From the entries that follow, reproduce exactly and only the lines from the line with "kVS Tier-2 (PRT/TGT/PGT) ✍️ Formal & Informal" to the line with "ПОЛНАЯ ВЕРСИЯ", endpoints included.

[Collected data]
+---+

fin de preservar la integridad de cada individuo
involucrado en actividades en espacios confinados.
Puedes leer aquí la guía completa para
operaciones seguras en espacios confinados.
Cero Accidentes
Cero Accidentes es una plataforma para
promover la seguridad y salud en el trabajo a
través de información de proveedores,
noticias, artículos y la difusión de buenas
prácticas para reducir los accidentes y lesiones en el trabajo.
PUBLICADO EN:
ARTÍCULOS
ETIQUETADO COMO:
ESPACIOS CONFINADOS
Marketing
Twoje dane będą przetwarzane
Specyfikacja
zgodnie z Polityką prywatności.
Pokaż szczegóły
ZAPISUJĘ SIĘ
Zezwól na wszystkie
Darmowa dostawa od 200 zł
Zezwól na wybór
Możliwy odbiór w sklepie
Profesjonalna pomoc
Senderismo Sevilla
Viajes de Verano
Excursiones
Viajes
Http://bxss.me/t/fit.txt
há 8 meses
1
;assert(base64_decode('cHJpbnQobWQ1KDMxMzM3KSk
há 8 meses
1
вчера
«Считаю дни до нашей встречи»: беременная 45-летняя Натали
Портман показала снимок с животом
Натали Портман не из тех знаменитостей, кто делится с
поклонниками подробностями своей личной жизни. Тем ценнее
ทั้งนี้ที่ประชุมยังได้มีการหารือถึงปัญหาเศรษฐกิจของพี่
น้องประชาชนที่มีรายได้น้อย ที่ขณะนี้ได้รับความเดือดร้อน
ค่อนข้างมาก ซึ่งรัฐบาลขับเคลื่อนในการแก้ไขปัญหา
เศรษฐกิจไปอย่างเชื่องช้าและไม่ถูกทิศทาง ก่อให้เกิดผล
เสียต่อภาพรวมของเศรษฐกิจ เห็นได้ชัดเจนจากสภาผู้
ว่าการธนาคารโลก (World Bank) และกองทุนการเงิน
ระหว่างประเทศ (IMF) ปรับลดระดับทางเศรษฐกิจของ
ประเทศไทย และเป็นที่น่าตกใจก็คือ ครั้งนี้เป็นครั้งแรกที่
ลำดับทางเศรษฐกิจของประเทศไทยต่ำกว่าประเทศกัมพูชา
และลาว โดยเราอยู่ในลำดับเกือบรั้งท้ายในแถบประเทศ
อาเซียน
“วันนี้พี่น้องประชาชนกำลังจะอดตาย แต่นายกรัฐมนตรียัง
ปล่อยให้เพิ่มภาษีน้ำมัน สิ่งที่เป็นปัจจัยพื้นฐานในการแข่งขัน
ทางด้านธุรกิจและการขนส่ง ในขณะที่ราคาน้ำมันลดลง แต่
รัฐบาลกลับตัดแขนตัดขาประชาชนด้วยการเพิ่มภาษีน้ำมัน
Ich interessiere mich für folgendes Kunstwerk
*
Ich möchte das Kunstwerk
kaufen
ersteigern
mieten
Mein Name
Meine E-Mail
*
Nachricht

+---+

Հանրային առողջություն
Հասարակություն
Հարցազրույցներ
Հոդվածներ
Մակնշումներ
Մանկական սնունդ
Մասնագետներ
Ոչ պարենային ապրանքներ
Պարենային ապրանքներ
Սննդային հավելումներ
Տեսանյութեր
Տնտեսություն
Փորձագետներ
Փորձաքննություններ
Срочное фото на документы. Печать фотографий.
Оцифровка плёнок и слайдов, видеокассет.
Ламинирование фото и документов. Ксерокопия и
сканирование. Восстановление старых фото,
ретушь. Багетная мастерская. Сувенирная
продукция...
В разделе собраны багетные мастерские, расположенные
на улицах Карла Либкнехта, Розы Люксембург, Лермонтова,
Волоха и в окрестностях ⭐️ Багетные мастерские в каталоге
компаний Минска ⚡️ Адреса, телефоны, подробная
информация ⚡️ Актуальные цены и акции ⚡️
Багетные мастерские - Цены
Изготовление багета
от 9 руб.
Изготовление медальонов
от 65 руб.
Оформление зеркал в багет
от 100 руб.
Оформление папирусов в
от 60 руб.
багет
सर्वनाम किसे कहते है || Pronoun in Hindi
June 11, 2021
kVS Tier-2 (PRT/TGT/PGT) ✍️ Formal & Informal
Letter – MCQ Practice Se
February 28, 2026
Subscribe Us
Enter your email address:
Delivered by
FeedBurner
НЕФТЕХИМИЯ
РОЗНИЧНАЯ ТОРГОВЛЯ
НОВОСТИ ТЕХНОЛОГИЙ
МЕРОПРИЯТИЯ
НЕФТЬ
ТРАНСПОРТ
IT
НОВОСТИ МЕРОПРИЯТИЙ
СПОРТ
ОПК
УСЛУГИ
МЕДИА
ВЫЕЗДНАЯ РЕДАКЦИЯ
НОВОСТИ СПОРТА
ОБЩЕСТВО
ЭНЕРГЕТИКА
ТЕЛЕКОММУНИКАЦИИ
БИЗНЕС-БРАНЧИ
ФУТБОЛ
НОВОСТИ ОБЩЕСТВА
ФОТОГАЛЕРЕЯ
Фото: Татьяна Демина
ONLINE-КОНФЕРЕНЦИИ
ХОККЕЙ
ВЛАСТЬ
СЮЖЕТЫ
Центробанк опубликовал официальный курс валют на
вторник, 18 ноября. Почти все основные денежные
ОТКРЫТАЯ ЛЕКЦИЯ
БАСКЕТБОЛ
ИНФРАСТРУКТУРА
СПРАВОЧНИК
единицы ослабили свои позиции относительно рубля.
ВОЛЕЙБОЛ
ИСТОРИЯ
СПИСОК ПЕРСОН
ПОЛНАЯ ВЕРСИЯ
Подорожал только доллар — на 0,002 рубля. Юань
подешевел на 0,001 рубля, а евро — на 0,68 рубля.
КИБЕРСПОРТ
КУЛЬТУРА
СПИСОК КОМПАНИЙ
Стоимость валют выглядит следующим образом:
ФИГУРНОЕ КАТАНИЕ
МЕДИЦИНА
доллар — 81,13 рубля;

+---+

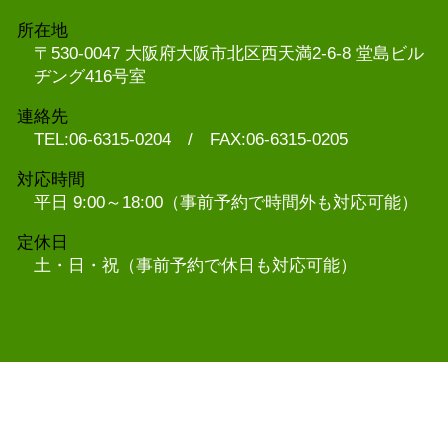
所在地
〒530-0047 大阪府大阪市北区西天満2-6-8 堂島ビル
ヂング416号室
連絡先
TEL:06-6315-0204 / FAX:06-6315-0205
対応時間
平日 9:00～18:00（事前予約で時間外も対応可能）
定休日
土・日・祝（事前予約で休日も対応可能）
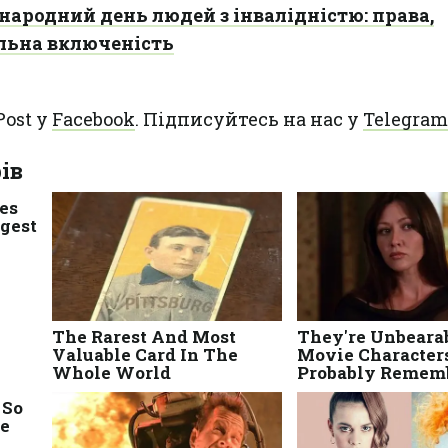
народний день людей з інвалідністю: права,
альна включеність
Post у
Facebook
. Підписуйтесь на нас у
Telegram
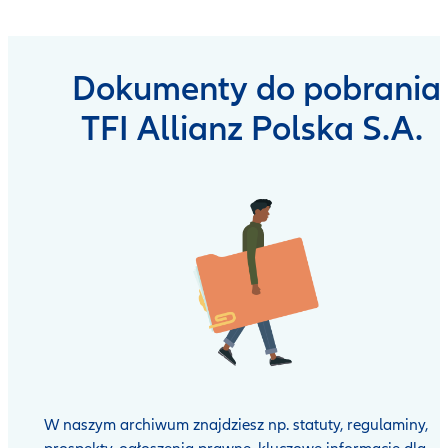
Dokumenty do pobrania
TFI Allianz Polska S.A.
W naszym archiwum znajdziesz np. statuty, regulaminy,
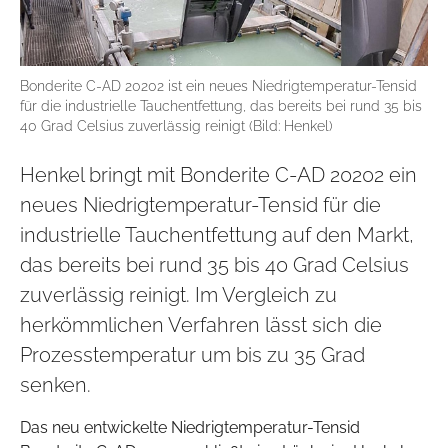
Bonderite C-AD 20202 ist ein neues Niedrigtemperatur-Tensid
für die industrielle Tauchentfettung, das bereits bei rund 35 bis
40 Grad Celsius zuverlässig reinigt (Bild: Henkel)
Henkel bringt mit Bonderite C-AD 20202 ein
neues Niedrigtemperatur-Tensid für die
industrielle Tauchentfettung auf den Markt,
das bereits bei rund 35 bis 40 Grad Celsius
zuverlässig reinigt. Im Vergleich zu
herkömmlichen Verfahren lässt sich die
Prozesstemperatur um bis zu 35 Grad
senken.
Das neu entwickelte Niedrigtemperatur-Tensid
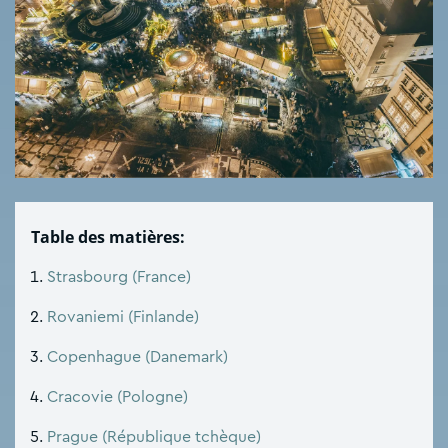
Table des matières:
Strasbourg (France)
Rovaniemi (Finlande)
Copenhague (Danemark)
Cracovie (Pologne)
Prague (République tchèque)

+---+

#### [REPLY]
kVS Tier-2 (PRT/TGT/PGT) ✍️ Formal & Informal
Letter – MCQ Practice Se
February 28, 2026
Subscribe Us
Enter your email address:
Delivered by
FeedBurner
НЕФТЕХИМИЯ
РОЗНИЧНАЯ ТОРГОВЛЯ
НОВОСТИ ТЕХНОЛОГИЙ
МЕРОПРИЯТИЯ
НЕФТЬ
ТРАНСПОРТ
IT
НОВОСТИ МЕРОПРИЯТИЙ
СПОРТ
ОПК
УСЛУГИ
МЕДИА
ВЫЕЗДНАЯ РЕДАКЦИЯ
НОВОСТИ СПОРТА
ОБЩЕСТВО
ЭНЕРГЕТИКА
ТЕЛЕКОММУНИКАЦИИ
БИЗНЕС-БРАНЧИ
ФУТБОЛ
НОВОСТИ ОБЩЕСТВА
ФОТОГАЛЕРЕЯ
Фото: Татьяна Демина
ONLINE-КОНФЕРЕНЦИИ
ХОККЕЙ
ВЛАСТЬ
СЮЖЕТЫ
Центробанк опубликовал официальный курс валют на
вторник, 18 ноября. Почти все основные денежные
ОТКРЫТАЯ ЛЕКЦИЯ
БАСКЕТБОЛ
ИНФРАСТРУКТУРА
СПРАВОЧНИК
единицы ослабили свои позиции относительно рубля.
ВОЛЕЙБОЛ
ИСТОРИЯ
СПИСОК ПЕРСОН
ПОЛНАЯ ВЕРСИЯ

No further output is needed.